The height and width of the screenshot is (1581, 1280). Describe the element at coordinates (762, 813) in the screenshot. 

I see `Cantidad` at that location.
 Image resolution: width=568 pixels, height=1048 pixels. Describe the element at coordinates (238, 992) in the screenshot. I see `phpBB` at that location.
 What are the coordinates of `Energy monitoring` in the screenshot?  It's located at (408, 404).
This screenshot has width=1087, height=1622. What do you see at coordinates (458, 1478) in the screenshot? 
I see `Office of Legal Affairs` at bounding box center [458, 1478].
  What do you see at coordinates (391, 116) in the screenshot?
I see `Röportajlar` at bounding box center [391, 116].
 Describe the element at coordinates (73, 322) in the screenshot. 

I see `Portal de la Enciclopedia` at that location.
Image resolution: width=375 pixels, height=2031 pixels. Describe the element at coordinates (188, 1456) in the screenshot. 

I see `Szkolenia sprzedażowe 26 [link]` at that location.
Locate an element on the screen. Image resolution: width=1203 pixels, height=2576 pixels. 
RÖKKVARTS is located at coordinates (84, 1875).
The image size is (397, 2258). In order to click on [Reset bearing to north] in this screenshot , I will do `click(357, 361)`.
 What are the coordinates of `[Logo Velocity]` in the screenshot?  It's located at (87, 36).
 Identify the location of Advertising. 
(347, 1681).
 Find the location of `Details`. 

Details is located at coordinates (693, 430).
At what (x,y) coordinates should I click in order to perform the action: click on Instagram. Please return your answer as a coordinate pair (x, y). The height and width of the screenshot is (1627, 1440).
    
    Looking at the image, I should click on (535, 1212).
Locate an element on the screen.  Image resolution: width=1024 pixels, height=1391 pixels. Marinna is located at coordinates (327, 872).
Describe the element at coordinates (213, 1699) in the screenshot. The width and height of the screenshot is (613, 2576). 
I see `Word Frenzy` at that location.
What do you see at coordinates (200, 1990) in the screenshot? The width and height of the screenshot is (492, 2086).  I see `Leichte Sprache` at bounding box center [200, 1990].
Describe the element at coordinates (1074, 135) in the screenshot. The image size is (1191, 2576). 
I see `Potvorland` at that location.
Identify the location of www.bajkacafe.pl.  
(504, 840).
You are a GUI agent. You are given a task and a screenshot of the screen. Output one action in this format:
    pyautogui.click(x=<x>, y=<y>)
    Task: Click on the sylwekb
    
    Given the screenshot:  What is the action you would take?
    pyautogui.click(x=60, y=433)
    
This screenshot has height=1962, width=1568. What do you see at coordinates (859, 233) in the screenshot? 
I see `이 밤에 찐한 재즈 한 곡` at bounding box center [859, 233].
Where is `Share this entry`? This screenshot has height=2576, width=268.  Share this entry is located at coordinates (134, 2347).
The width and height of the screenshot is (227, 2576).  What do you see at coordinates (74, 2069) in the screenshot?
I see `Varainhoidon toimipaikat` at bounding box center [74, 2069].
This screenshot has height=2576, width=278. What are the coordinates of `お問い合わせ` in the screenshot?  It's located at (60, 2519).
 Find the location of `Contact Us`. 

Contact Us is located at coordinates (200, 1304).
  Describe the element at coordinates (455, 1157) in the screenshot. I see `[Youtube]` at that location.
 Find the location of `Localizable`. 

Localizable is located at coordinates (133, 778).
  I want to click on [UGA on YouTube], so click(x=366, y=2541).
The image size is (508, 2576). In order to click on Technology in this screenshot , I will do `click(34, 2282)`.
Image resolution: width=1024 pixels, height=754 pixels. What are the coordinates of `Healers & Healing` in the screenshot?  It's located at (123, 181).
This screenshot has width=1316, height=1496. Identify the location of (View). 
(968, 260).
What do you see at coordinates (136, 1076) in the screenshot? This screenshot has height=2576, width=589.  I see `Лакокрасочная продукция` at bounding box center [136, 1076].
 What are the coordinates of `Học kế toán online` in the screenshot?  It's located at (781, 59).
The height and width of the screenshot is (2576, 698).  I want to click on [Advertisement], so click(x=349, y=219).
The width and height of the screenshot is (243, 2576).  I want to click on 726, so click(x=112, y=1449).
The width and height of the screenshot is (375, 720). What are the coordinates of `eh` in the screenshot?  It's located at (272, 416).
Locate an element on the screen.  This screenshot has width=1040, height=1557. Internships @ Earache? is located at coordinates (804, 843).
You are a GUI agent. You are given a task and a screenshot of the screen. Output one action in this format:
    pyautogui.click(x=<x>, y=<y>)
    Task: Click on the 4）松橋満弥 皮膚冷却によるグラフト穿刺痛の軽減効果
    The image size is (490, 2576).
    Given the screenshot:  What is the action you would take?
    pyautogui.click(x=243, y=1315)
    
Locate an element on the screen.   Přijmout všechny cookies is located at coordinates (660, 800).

===============

Exactly reproduce the material above.

> _Finished exercise_:
The height and width of the screenshot is (1581, 1280). Describe the element at coordinates (762, 813) in the screenshot. 

I see `Cantidad` at that location.
 Image resolution: width=568 pixels, height=1048 pixels. Describe the element at coordinates (238, 992) in the screenshot. I see `phpBB` at that location.
 What are the coordinates of `Energy monitoring` in the screenshot?  It's located at (408, 404).
This screenshot has width=1087, height=1622. What do you see at coordinates (458, 1478) in the screenshot? 
I see `Office of Legal Affairs` at bounding box center [458, 1478].
  What do you see at coordinates (391, 116) in the screenshot?
I see `Röportajlar` at bounding box center [391, 116].
 Describe the element at coordinates (73, 322) in the screenshot. 

I see `Portal de la Enciclopedia` at that location.
Image resolution: width=375 pixels, height=2031 pixels. Describe the element at coordinates (188, 1456) in the screenshot. 

I see `Szkolenia sprzedażowe 26 [link]` at that location.
Locate an element on the screen. Image resolution: width=1203 pixels, height=2576 pixels. 
RÖKKVARTS is located at coordinates (84, 1875).
The image size is (397, 2258). In order to click on [Reset bearing to north] in this screenshot , I will do `click(357, 361)`.
 What are the coordinates of `[Logo Velocity]` in the screenshot?  It's located at (87, 36).
 Identify the location of Advertising. 
(347, 1681).
 Find the location of `Details`. 

Details is located at coordinates (693, 430).
At what (x,y) coordinates should I click in order to perform the action: click on Instagram. Please return your answer as a coordinate pair (x, y). The height and width of the screenshot is (1627, 1440).
    
    Looking at the image, I should click on (535, 1212).
Locate an element on the screen.  Image resolution: width=1024 pixels, height=1391 pixels. Marinna is located at coordinates (327, 872).
Describe the element at coordinates (213, 1699) in the screenshot. The width and height of the screenshot is (613, 2576). 
I see `Word Frenzy` at that location.
What do you see at coordinates (200, 1990) in the screenshot? The width and height of the screenshot is (492, 2086).  I see `Leichte Sprache` at bounding box center [200, 1990].
Describe the element at coordinates (1074, 135) in the screenshot. The image size is (1191, 2576). 
I see `Potvorland` at that location.
Identify the location of www.bajkacafe.pl.  
(504, 840).
You are a GUI agent. You are given a task and a screenshot of the screen. Output one action in this format:
    pyautogui.click(x=<x>, y=<y>)
    Task: Click on the sylwekb
    
    Given the screenshot:  What is the action you would take?
    pyautogui.click(x=60, y=433)
    
This screenshot has height=1962, width=1568. What do you see at coordinates (859, 233) in the screenshot? 
I see `이 밤에 찐한 재즈 한 곡` at bounding box center [859, 233].
Where is `Share this entry`? This screenshot has height=2576, width=268.  Share this entry is located at coordinates (134, 2347).
The width and height of the screenshot is (227, 2576).  What do you see at coordinates (74, 2069) in the screenshot?
I see `Varainhoidon toimipaikat` at bounding box center [74, 2069].
This screenshot has height=2576, width=278. What are the coordinates of `お問い合わせ` in the screenshot?  It's located at (60, 2519).
 Find the location of `Contact Us`. 

Contact Us is located at coordinates (200, 1304).
  Describe the element at coordinates (455, 1157) in the screenshot. I see `[Youtube]` at that location.
 Find the location of `Localizable`. 

Localizable is located at coordinates (133, 778).
  I want to click on [UGA on YouTube], so click(x=366, y=2541).
The image size is (508, 2576). In order to click on Technology in this screenshot , I will do `click(34, 2282)`.
Image resolution: width=1024 pixels, height=754 pixels. What are the coordinates of `Healers & Healing` in the screenshot?  It's located at (123, 181).
This screenshot has width=1316, height=1496. Identify the location of (View). 
(968, 260).
What do you see at coordinates (136, 1076) in the screenshot? This screenshot has height=2576, width=589.  I see `Лакокрасочная продукция` at bounding box center [136, 1076].
 What are the coordinates of `Học kế toán online` in the screenshot?  It's located at (781, 59).
The height and width of the screenshot is (2576, 698).  I want to click on [Advertisement], so click(x=349, y=219).
The width and height of the screenshot is (243, 2576).  I want to click on 726, so click(x=112, y=1449).
The width and height of the screenshot is (375, 720). What are the coordinates of `eh` in the screenshot?  It's located at (272, 416).
Locate an element on the screen.  This screenshot has width=1040, height=1557. Internships @ Earache? is located at coordinates (804, 843).
You are a GUI agent. You are given a task and a screenshot of the screen. Output one action in this format:
    pyautogui.click(x=<x>, y=<y>)
    Task: Click on the 4）松橋満弥 皮膚冷却によるグラフト穿刺痛の軽減効果
    The image size is (490, 2576).
    Given the screenshot:  What is the action you would take?
    pyautogui.click(x=243, y=1315)
    
Locate an element on the screen.   Přijmout všechny cookies is located at coordinates (660, 800).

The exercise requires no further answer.